Каждый шаг на третий этаж давался с трудом. Если накажут, то уменьшат паёк. Или уволят, и придется идти в санитарки или в прачки. Если возьмут, конечно. А могут устроить допрос с пристрастием и выведут на чистую воду. И арестуют всех: и Айями, и Эммалиэ, и незнакомого парня. Взрослых расстреляют. Выведут на площадь и поставят в ряд на помосте. А Люнечку отправят в чужую страну. О, нет, нет! Айями упадет на колени и будет умолять. Она сделает что угодно, лишь бы даганны не отняли дочку.
В приемной помощник показал кивком на обитую дерматином дверь, мол, проходи в кабинет, хозяин заждался. Большая дверь, а Айями маленькая. Или она сгорбилась, став ниже ростом? Кто тут раньше заседал? Наверное, помощник бургомистра. Помещение небольшое, с письменным столом, с креслом и тахтой у окна. И темная фигура, рельефно выделяющаяся на светлом квадрате.
А'Веч присев на подоконник, без удивления наблюдал за вошедшей. Словно предугадал момент, когда она появится на пороге.
Айями замерла, не зная, что делать. Сперва поздороваться или без вежливых вступлений падать в ноги и умолять о снисхождении?
Господин заместитель прошел к столу и с комфортом уселся в кресле.
- Садись, - показал на стул.
Устроившись на краешке сиденья, Айями нервно крутила пуговицу на платье. А он педантичен: хоть стол и завален документами, но папки разложены аккуратными стопками, и соблюдается общий порядок.

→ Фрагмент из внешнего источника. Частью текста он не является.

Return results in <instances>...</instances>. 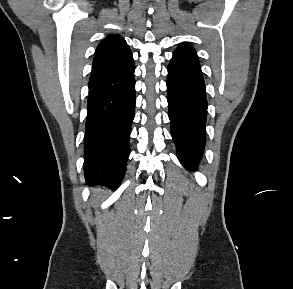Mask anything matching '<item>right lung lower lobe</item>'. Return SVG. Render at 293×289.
Listing matches in <instances>:
<instances>
[{
  "mask_svg": "<svg viewBox=\"0 0 293 289\" xmlns=\"http://www.w3.org/2000/svg\"><path fill=\"white\" fill-rule=\"evenodd\" d=\"M135 115V78L89 92L84 140V173L89 186L116 189L130 153Z\"/></svg>",
  "mask_w": 293,
  "mask_h": 289,
  "instance_id": "1",
  "label": "right lung lower lobe"
}]
</instances>
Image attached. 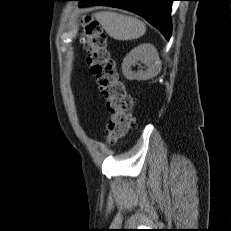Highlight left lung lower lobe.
I'll return each instance as SVG.
<instances>
[{"label":"left lung lower lobe","instance_id":"obj_1","mask_svg":"<svg viewBox=\"0 0 231 231\" xmlns=\"http://www.w3.org/2000/svg\"><path fill=\"white\" fill-rule=\"evenodd\" d=\"M80 1L79 6L105 5L134 12L158 30L162 32L167 40L171 36V3L175 0H75Z\"/></svg>","mask_w":231,"mask_h":231}]
</instances>
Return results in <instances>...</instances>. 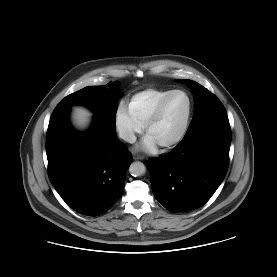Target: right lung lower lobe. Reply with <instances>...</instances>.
I'll return each instance as SVG.
<instances>
[{
	"label": "right lung lower lobe",
	"mask_w": 277,
	"mask_h": 277,
	"mask_svg": "<svg viewBox=\"0 0 277 277\" xmlns=\"http://www.w3.org/2000/svg\"><path fill=\"white\" fill-rule=\"evenodd\" d=\"M69 110H54L46 136L49 179L72 209L87 216L108 211L122 196L132 155L115 129L94 118L90 129H72Z\"/></svg>",
	"instance_id": "obj_1"
}]
</instances>
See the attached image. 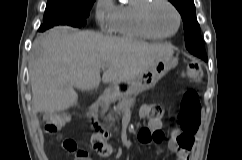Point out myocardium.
I'll use <instances>...</instances> for the list:
<instances>
[{
  "mask_svg": "<svg viewBox=\"0 0 242 160\" xmlns=\"http://www.w3.org/2000/svg\"><path fill=\"white\" fill-rule=\"evenodd\" d=\"M156 3H164L168 5L175 13L177 17V27L174 32L170 34H163L157 32L151 25L149 20V13L151 8ZM138 22L141 28L150 36L158 38V39H167L175 36L181 28L182 24V16L178 8L170 1V0H145V2L138 9Z\"/></svg>",
  "mask_w": 242,
  "mask_h": 160,
  "instance_id": "obj_1",
  "label": "myocardium"
}]
</instances>
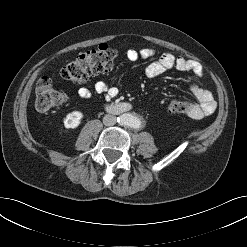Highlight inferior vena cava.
I'll use <instances>...</instances> for the list:
<instances>
[{
	"label": "inferior vena cava",
	"instance_id": "602c4592",
	"mask_svg": "<svg viewBox=\"0 0 247 247\" xmlns=\"http://www.w3.org/2000/svg\"><path fill=\"white\" fill-rule=\"evenodd\" d=\"M117 118L116 116L110 115V114H106L103 117V123L105 126H113L116 124Z\"/></svg>",
	"mask_w": 247,
	"mask_h": 247
}]
</instances>
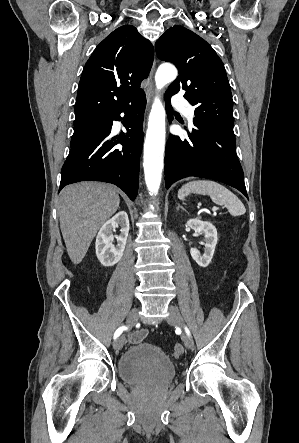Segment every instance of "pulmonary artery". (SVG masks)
Segmentation results:
<instances>
[{"label":"pulmonary artery","instance_id":"obj_1","mask_svg":"<svg viewBox=\"0 0 299 443\" xmlns=\"http://www.w3.org/2000/svg\"><path fill=\"white\" fill-rule=\"evenodd\" d=\"M172 103L175 105L177 109H179L183 115L189 120L193 121L194 119V108L179 94H175L172 97Z\"/></svg>","mask_w":299,"mask_h":443}]
</instances>
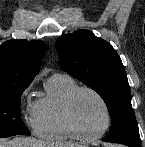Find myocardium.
<instances>
[{
	"label": "myocardium",
	"instance_id": "myocardium-1",
	"mask_svg": "<svg viewBox=\"0 0 145 147\" xmlns=\"http://www.w3.org/2000/svg\"><path fill=\"white\" fill-rule=\"evenodd\" d=\"M81 92H89L92 95H94L104 108L105 115H106V122L102 130H100L99 132H96V133L86 132L83 129V127L80 125L76 117L74 105H75V100L77 96ZM65 113H66L67 120L70 123L71 127L74 129V131L77 132L83 139H86V140H94L103 136L109 130L111 126V122H112V113L107 101L97 90L89 86H78L69 94L65 102Z\"/></svg>",
	"mask_w": 145,
	"mask_h": 147
}]
</instances>
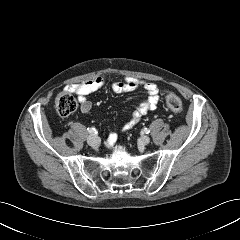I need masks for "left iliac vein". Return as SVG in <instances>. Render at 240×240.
<instances>
[{
	"label": "left iliac vein",
	"mask_w": 240,
	"mask_h": 240,
	"mask_svg": "<svg viewBox=\"0 0 240 240\" xmlns=\"http://www.w3.org/2000/svg\"><path fill=\"white\" fill-rule=\"evenodd\" d=\"M149 142H150V137H148V136H142L139 139V144L142 146L149 144Z\"/></svg>",
	"instance_id": "1"
}]
</instances>
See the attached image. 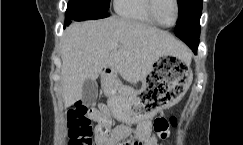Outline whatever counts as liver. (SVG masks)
Wrapping results in <instances>:
<instances>
[{
	"mask_svg": "<svg viewBox=\"0 0 243 145\" xmlns=\"http://www.w3.org/2000/svg\"><path fill=\"white\" fill-rule=\"evenodd\" d=\"M166 55L189 56L182 42L156 27L117 16L73 23L61 47L64 104L68 107L80 100L85 80H96L104 68L136 83Z\"/></svg>",
	"mask_w": 243,
	"mask_h": 145,
	"instance_id": "1",
	"label": "liver"
}]
</instances>
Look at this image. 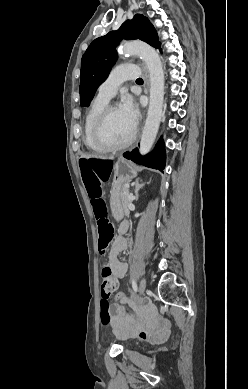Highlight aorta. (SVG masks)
Returning <instances> with one entry per match:
<instances>
[{"mask_svg": "<svg viewBox=\"0 0 248 389\" xmlns=\"http://www.w3.org/2000/svg\"><path fill=\"white\" fill-rule=\"evenodd\" d=\"M124 55L140 56L145 62L150 75V100L142 137L140 153L147 154L157 135L163 113L164 70L158 52L143 42H126L121 46Z\"/></svg>", "mask_w": 248, "mask_h": 389, "instance_id": "aorta-1", "label": "aorta"}]
</instances>
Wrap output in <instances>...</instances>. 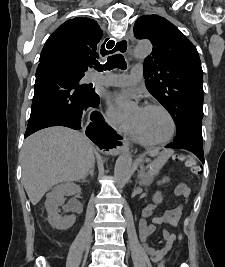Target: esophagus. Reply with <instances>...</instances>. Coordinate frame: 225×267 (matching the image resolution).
Segmentation results:
<instances>
[{"mask_svg":"<svg viewBox=\"0 0 225 267\" xmlns=\"http://www.w3.org/2000/svg\"><path fill=\"white\" fill-rule=\"evenodd\" d=\"M116 47V51L117 52H121V53H128L129 48H130V43H129V39L127 37L119 40L118 42L115 43L114 48ZM129 149V144L128 141L125 137L122 138L120 144L116 147L115 149V154H119L122 153L124 151H127Z\"/></svg>","mask_w":225,"mask_h":267,"instance_id":"1","label":"esophagus"}]
</instances>
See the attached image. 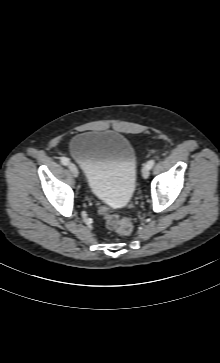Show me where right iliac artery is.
Here are the masks:
<instances>
[{"instance_id":"obj_1","label":"right iliac artery","mask_w":220,"mask_h":363,"mask_svg":"<svg viewBox=\"0 0 220 363\" xmlns=\"http://www.w3.org/2000/svg\"><path fill=\"white\" fill-rule=\"evenodd\" d=\"M61 163L66 166L69 164V159L67 157H61Z\"/></svg>"}]
</instances>
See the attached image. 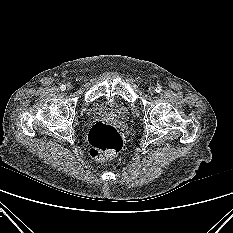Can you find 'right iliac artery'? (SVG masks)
Wrapping results in <instances>:
<instances>
[{
  "mask_svg": "<svg viewBox=\"0 0 233 233\" xmlns=\"http://www.w3.org/2000/svg\"><path fill=\"white\" fill-rule=\"evenodd\" d=\"M60 89H61L62 91H64V90H66V86H65L64 84H62V85L60 86Z\"/></svg>",
  "mask_w": 233,
  "mask_h": 233,
  "instance_id": "82829eb1",
  "label": "right iliac artery"
}]
</instances>
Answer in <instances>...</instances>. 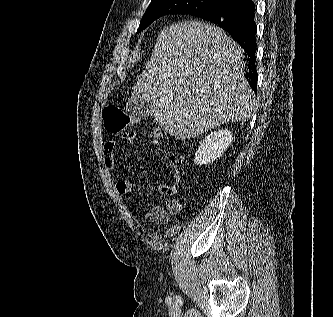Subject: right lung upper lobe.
<instances>
[{
	"instance_id": "right-lung-upper-lobe-1",
	"label": "right lung upper lobe",
	"mask_w": 333,
	"mask_h": 317,
	"mask_svg": "<svg viewBox=\"0 0 333 317\" xmlns=\"http://www.w3.org/2000/svg\"><path fill=\"white\" fill-rule=\"evenodd\" d=\"M229 3H233L235 1H238V0H227Z\"/></svg>"
}]
</instances>
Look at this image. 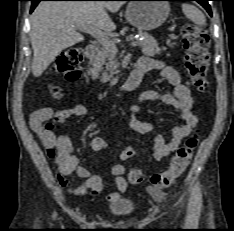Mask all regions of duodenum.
Segmentation results:
<instances>
[{"label":"duodenum","mask_w":234,"mask_h":231,"mask_svg":"<svg viewBox=\"0 0 234 231\" xmlns=\"http://www.w3.org/2000/svg\"><path fill=\"white\" fill-rule=\"evenodd\" d=\"M95 52H96V45L89 44L85 48L84 54L86 57H92L95 54ZM149 70L150 66L137 63L135 69L132 71V73L129 75L128 79L126 80L122 90L124 92H130L135 90L140 84L143 75Z\"/></svg>","instance_id":"duodenum-1"}]
</instances>
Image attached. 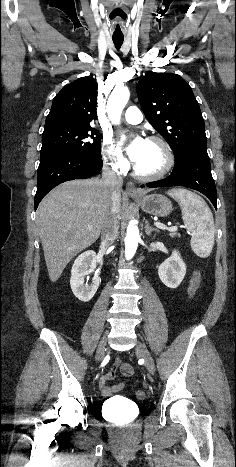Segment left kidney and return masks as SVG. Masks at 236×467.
Listing matches in <instances>:
<instances>
[{"instance_id":"5707ae66","label":"left kidney","mask_w":236,"mask_h":467,"mask_svg":"<svg viewBox=\"0 0 236 467\" xmlns=\"http://www.w3.org/2000/svg\"><path fill=\"white\" fill-rule=\"evenodd\" d=\"M186 274V265L178 251L174 250L172 255L160 264L158 275L162 283L171 288H177Z\"/></svg>"}]
</instances>
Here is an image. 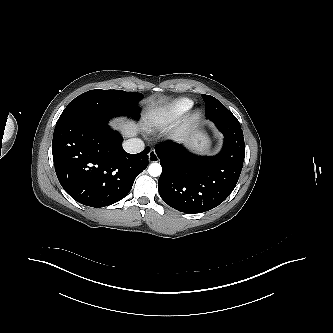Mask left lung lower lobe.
<instances>
[{"label": "left lung lower lobe", "mask_w": 333, "mask_h": 333, "mask_svg": "<svg viewBox=\"0 0 333 333\" xmlns=\"http://www.w3.org/2000/svg\"><path fill=\"white\" fill-rule=\"evenodd\" d=\"M224 135L216 156H198L175 142L156 146L162 173L158 181L161 198L184 213H201L221 204L239 179L245 156L240 123L213 121Z\"/></svg>", "instance_id": "0a47b994"}]
</instances>
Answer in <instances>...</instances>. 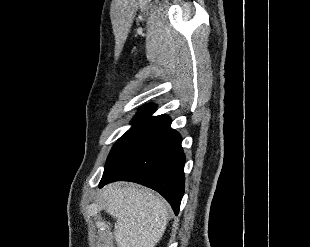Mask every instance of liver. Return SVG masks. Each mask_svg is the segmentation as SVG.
Returning <instances> with one entry per match:
<instances>
[{
    "mask_svg": "<svg viewBox=\"0 0 310 247\" xmlns=\"http://www.w3.org/2000/svg\"><path fill=\"white\" fill-rule=\"evenodd\" d=\"M105 211L116 223L117 247H155L168 223L167 203L147 188L115 182L102 189Z\"/></svg>",
    "mask_w": 310,
    "mask_h": 247,
    "instance_id": "1",
    "label": "liver"
}]
</instances>
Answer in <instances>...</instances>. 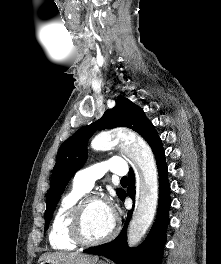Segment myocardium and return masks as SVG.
<instances>
[{
  "label": "myocardium",
  "instance_id": "myocardium-1",
  "mask_svg": "<svg viewBox=\"0 0 221 264\" xmlns=\"http://www.w3.org/2000/svg\"><path fill=\"white\" fill-rule=\"evenodd\" d=\"M91 201H100L105 203V201L98 195L85 194L74 205L69 218L70 237L75 243L82 246H96V245L104 244L110 241L118 231L117 219L114 217L112 228L107 235H105L100 239H95V240L86 237L83 229V219H84L86 206Z\"/></svg>",
  "mask_w": 221,
  "mask_h": 264
}]
</instances>
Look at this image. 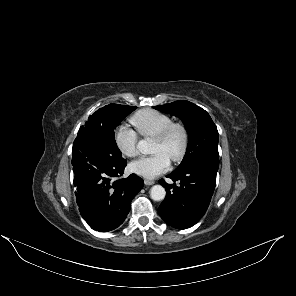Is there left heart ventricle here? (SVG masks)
<instances>
[{
  "label": "left heart ventricle",
  "mask_w": 296,
  "mask_h": 296,
  "mask_svg": "<svg viewBox=\"0 0 296 296\" xmlns=\"http://www.w3.org/2000/svg\"><path fill=\"white\" fill-rule=\"evenodd\" d=\"M179 145L180 135L178 133H174L166 144L155 140L152 152L157 153L162 151L166 153L170 158H172V156L177 152Z\"/></svg>",
  "instance_id": "left-heart-ventricle-1"
}]
</instances>
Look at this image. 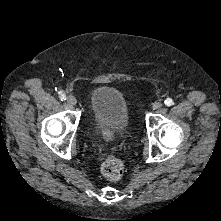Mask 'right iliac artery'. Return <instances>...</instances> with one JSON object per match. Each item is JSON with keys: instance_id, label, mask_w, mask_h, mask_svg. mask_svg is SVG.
Returning a JSON list of instances; mask_svg holds the SVG:
<instances>
[{"instance_id": "82829eb1", "label": "right iliac artery", "mask_w": 221, "mask_h": 221, "mask_svg": "<svg viewBox=\"0 0 221 221\" xmlns=\"http://www.w3.org/2000/svg\"><path fill=\"white\" fill-rule=\"evenodd\" d=\"M58 94H59V98H60L61 101L66 99V96L62 91H60Z\"/></svg>"}]
</instances>
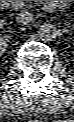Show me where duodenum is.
<instances>
[{
  "label": "duodenum",
  "instance_id": "obj_1",
  "mask_svg": "<svg viewBox=\"0 0 74 122\" xmlns=\"http://www.w3.org/2000/svg\"><path fill=\"white\" fill-rule=\"evenodd\" d=\"M1 2H2L3 6H5V7H9L11 4H13V1H1ZM60 2L61 1H46L45 9L47 11H53L58 7Z\"/></svg>",
  "mask_w": 74,
  "mask_h": 122
}]
</instances>
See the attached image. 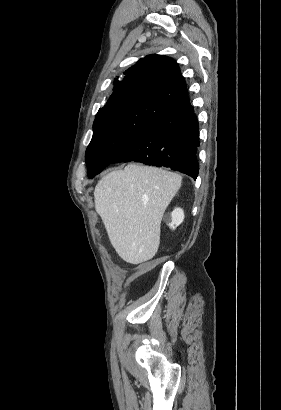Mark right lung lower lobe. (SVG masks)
Listing matches in <instances>:
<instances>
[{
    "label": "right lung lower lobe",
    "instance_id": "1",
    "mask_svg": "<svg viewBox=\"0 0 281 410\" xmlns=\"http://www.w3.org/2000/svg\"><path fill=\"white\" fill-rule=\"evenodd\" d=\"M199 127L188 97L166 108L113 163L169 167L196 180Z\"/></svg>",
    "mask_w": 281,
    "mask_h": 410
}]
</instances>
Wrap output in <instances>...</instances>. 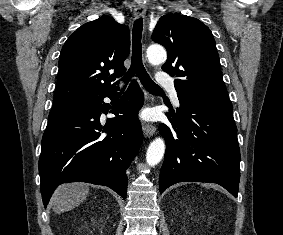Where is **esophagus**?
Returning a JSON list of instances; mask_svg holds the SVG:
<instances>
[{"mask_svg":"<svg viewBox=\"0 0 283 235\" xmlns=\"http://www.w3.org/2000/svg\"><path fill=\"white\" fill-rule=\"evenodd\" d=\"M145 13H146V8L144 5L142 4L135 5L134 7L135 18L144 17ZM142 129L146 137H151L156 132V127L152 124L144 123Z\"/></svg>","mask_w":283,"mask_h":235,"instance_id":"1","label":"esophagus"}]
</instances>
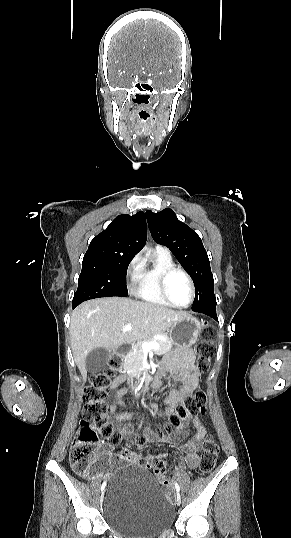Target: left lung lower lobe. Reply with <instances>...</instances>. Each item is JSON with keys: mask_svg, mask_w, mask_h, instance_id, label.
<instances>
[{"mask_svg": "<svg viewBox=\"0 0 291 538\" xmlns=\"http://www.w3.org/2000/svg\"><path fill=\"white\" fill-rule=\"evenodd\" d=\"M192 310L195 311V312L206 314V315L211 316V317H213L214 319L217 320L216 303H211V304L206 305L204 307H194L193 306Z\"/></svg>", "mask_w": 291, "mask_h": 538, "instance_id": "obj_1", "label": "left lung lower lobe"}]
</instances>
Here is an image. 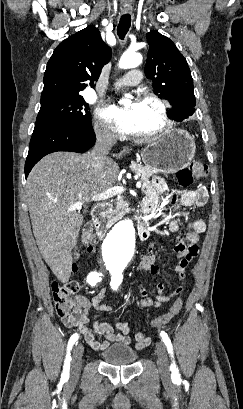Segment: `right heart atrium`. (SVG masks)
I'll return each instance as SVG.
<instances>
[{
    "mask_svg": "<svg viewBox=\"0 0 243 409\" xmlns=\"http://www.w3.org/2000/svg\"><path fill=\"white\" fill-rule=\"evenodd\" d=\"M95 136L103 142H113L116 138L115 133L102 119L97 118L93 125Z\"/></svg>",
    "mask_w": 243,
    "mask_h": 409,
    "instance_id": "obj_1",
    "label": "right heart atrium"
}]
</instances>
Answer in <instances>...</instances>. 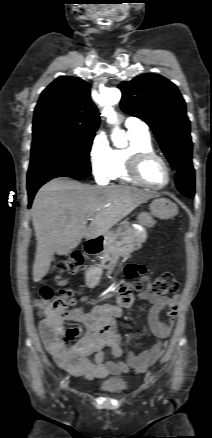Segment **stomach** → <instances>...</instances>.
I'll list each match as a JSON object with an SVG mask.
<instances>
[{"mask_svg": "<svg viewBox=\"0 0 212 438\" xmlns=\"http://www.w3.org/2000/svg\"><path fill=\"white\" fill-rule=\"evenodd\" d=\"M150 212H142L138 216V221L146 227H153L155 224L154 218L162 220L171 219L178 213V207L166 198H157L150 204ZM128 222L123 221L119 224L116 232L108 233L105 239L108 243H113L119 237H124L129 231Z\"/></svg>", "mask_w": 212, "mask_h": 438, "instance_id": "0dacf381", "label": "stomach"}]
</instances>
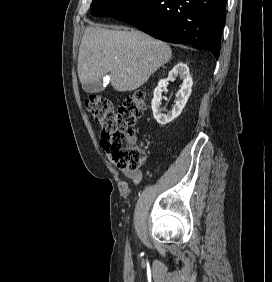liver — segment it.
I'll list each match as a JSON object with an SVG mask.
<instances>
[{
	"mask_svg": "<svg viewBox=\"0 0 272 282\" xmlns=\"http://www.w3.org/2000/svg\"><path fill=\"white\" fill-rule=\"evenodd\" d=\"M171 58L172 50L167 43L141 31L89 26L79 49L78 77L83 85L109 74L117 91H133Z\"/></svg>",
	"mask_w": 272,
	"mask_h": 282,
	"instance_id": "6515ba94",
	"label": "liver"
}]
</instances>
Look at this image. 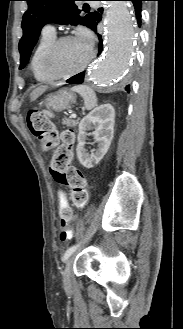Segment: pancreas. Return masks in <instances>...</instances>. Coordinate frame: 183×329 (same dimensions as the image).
<instances>
[{"instance_id": "obj_1", "label": "pancreas", "mask_w": 183, "mask_h": 329, "mask_svg": "<svg viewBox=\"0 0 183 329\" xmlns=\"http://www.w3.org/2000/svg\"><path fill=\"white\" fill-rule=\"evenodd\" d=\"M62 123L67 127H75L78 124L76 120L63 119Z\"/></svg>"}]
</instances>
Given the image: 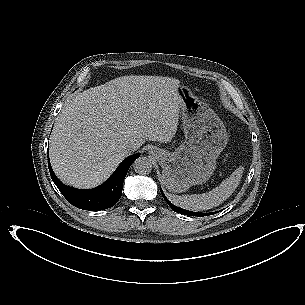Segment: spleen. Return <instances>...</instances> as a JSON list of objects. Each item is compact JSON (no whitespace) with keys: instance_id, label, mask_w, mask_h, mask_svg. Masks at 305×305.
I'll return each instance as SVG.
<instances>
[{"instance_id":"1","label":"spleen","mask_w":305,"mask_h":305,"mask_svg":"<svg viewBox=\"0 0 305 305\" xmlns=\"http://www.w3.org/2000/svg\"><path fill=\"white\" fill-rule=\"evenodd\" d=\"M239 175L237 171L233 172L219 186L203 194L179 196L169 193L168 198L174 205L186 210H208L222 204L233 193V186L238 182Z\"/></svg>"}]
</instances>
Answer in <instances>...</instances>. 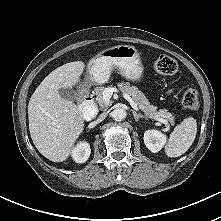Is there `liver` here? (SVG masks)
Wrapping results in <instances>:
<instances>
[{
  "label": "liver",
  "mask_w": 221,
  "mask_h": 221,
  "mask_svg": "<svg viewBox=\"0 0 221 221\" xmlns=\"http://www.w3.org/2000/svg\"><path fill=\"white\" fill-rule=\"evenodd\" d=\"M84 67L82 61H75L56 68L30 98V135L37 150L50 161H65L84 130V117L78 106L59 94L60 89L77 85Z\"/></svg>",
  "instance_id": "liver-1"
}]
</instances>
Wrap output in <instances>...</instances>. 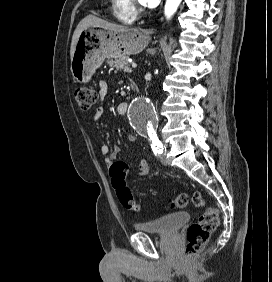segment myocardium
Wrapping results in <instances>:
<instances>
[{
  "instance_id": "f54148a6",
  "label": "myocardium",
  "mask_w": 272,
  "mask_h": 282,
  "mask_svg": "<svg viewBox=\"0 0 272 282\" xmlns=\"http://www.w3.org/2000/svg\"><path fill=\"white\" fill-rule=\"evenodd\" d=\"M129 8L134 14H138L144 11V8L138 0H129Z\"/></svg>"
}]
</instances>
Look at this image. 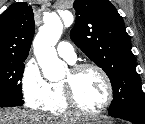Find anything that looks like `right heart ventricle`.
<instances>
[{"mask_svg":"<svg viewBox=\"0 0 145 124\" xmlns=\"http://www.w3.org/2000/svg\"><path fill=\"white\" fill-rule=\"evenodd\" d=\"M39 109L54 116H65L70 113L60 82L49 83V99Z\"/></svg>","mask_w":145,"mask_h":124,"instance_id":"right-heart-ventricle-1","label":"right heart ventricle"}]
</instances>
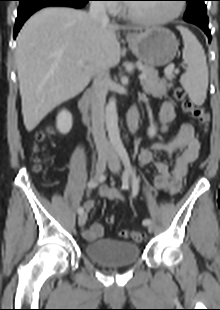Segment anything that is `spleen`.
<instances>
[{
  "mask_svg": "<svg viewBox=\"0 0 220 310\" xmlns=\"http://www.w3.org/2000/svg\"><path fill=\"white\" fill-rule=\"evenodd\" d=\"M178 30L184 43L183 60L187 64V71L181 76L180 82L191 101L202 105L208 88V67L204 49L187 28L179 26Z\"/></svg>",
  "mask_w": 220,
  "mask_h": 310,
  "instance_id": "1",
  "label": "spleen"
}]
</instances>
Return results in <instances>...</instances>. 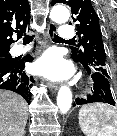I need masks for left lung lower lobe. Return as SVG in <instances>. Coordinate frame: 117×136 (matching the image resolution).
I'll use <instances>...</instances> for the list:
<instances>
[{
    "label": "left lung lower lobe",
    "mask_w": 117,
    "mask_h": 136,
    "mask_svg": "<svg viewBox=\"0 0 117 136\" xmlns=\"http://www.w3.org/2000/svg\"><path fill=\"white\" fill-rule=\"evenodd\" d=\"M84 68L87 73L91 75L93 80L92 94L87 95V98L85 99L77 98L73 106L94 102H104L114 105L115 103L111 94L109 78L100 73L94 72L91 68Z\"/></svg>",
    "instance_id": "1"
}]
</instances>
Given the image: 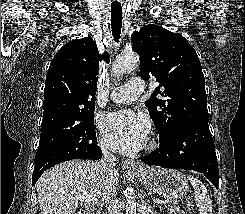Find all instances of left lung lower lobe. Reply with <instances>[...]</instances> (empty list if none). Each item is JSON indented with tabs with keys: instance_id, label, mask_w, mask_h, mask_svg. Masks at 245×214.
Masks as SVG:
<instances>
[{
	"instance_id": "0a47b994",
	"label": "left lung lower lobe",
	"mask_w": 245,
	"mask_h": 214,
	"mask_svg": "<svg viewBox=\"0 0 245 214\" xmlns=\"http://www.w3.org/2000/svg\"><path fill=\"white\" fill-rule=\"evenodd\" d=\"M141 160L149 165L201 172L218 189L217 157L208 123L187 125Z\"/></svg>"
}]
</instances>
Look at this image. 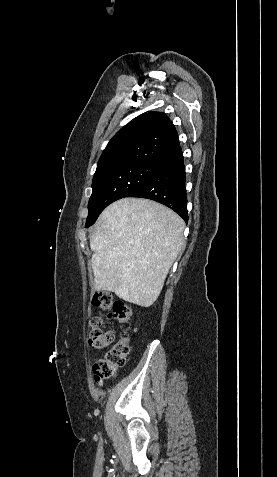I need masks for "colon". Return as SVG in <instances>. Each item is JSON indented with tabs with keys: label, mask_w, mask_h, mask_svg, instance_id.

- Простите, я опоздала, - выдавила жалобно и прокашлялась. - Здравствуйте. У меня заболела дочка. Но я обязательно отработаю... Вдвойне! И на дом возьму перевод, и в выходные приду!
Разволновавшись, Айями не сразу заметила, что на столе очутился цилиндр, матово поблескивающий боками.
- Разлей, - велел господин подполковник.
- Что? - воззрилась она изумленно. Лицо А'Веча было невозмутимым, а взгляд - внимательным. Вот пару дней назад он непринужденно смеялся и вел себя по-свойски, а сегодня перед Айями сидел даганский офицер, который не потерпит панибратства с какой-то амидарейкой.
Он изучает! Ищет прокол в её поведении, чтобы вывести на чистую воду.
- Это термос. Открути крышку и разлей, - повторил А'Веч.
Айями неловко взялась за цилиндр, металл оказался теплым. Но руки не слушались, и резьба не поддавалась.
- Дай сюда, - выхватив термос, он снял крышку и вынул чашки, вложенные одна в другую. Извлек пробку, и из горлышка пошел парок. Коричневая жидкость потекла аккуратной струйкой, и А'Веч протянул полную чашку: - Пей.
Неужто кофе? С какой целью? Может, в него подмешали препарат, который развязывает язык? А что, военные всё могут, у них немало передовых разработок. Напившись экзотического напитка, Айями выболтает и о раненом пареньке, и о вранье с болезнью Люнечки. Зря она ляпнула, не подумавши. Мысли материальны. Упаси святые от хвори, что прилипнет к дочке из-за гибкого языка Айями.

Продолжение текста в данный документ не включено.